----- DATASET

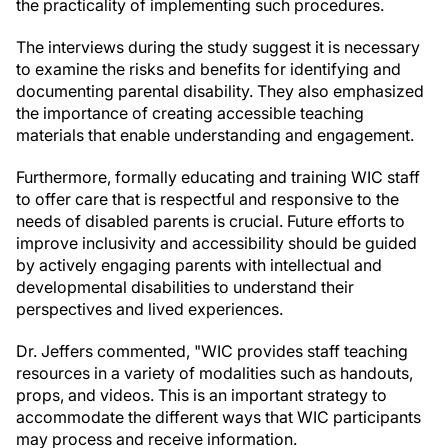
the practicality of implementing such procedures.
The interviews during the study suggest it is necessary
to examine the risks and benefits for identifying and
documenting parental disability. They also emphasized
the importance of creating accessible teaching
materials that enable understanding and engagement.
Furthermore, formally educating and training WIC staff
to offer care that is respectful and responsive to the
needs of disabled parents is crucial. Future efforts to
improve inclusivity and accessibility should be guided
by actively engaging parents with intellectual and
developmental disabilities to understand their
perspectives and lived experiences.
Dr. Jeffers commented, "WIC provides staff teaching
resources in a variety of modalities such as handouts,
props, and videos. This is an important strategy to
accommodate the different ways that WIC participants
may process and receive information.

----------

### WHAT YOU SHOULD DO:
You need to copy every entry exactly, taking out only the pictures.

### EXERCISE RESULT:
the practicality of implementing such procedures.
The interviews during the study suggest it is necessary
to examine the risks and benefits for identifying and
documenting parental disability. They also emphasized
the importance of creating accessible teaching
materials that enable understanding and engagement.
Furthermore, formally educating and training WIC staff
to offer care that is respectful and responsive to the
needs of disabled parents is crucial. Future efforts to
improve inclusivity and accessibility should be guided
by actively engaging parents with intellectual and
developmental disabilities to understand their
perspectives and lived experiences.
Dr. Jeffers commented, "WIC provides staff teaching
resources in a variety of modalities such as handouts,
props, and videos. This is an important strategy to
accommodate the different ways that WIC participants
may process and receive information.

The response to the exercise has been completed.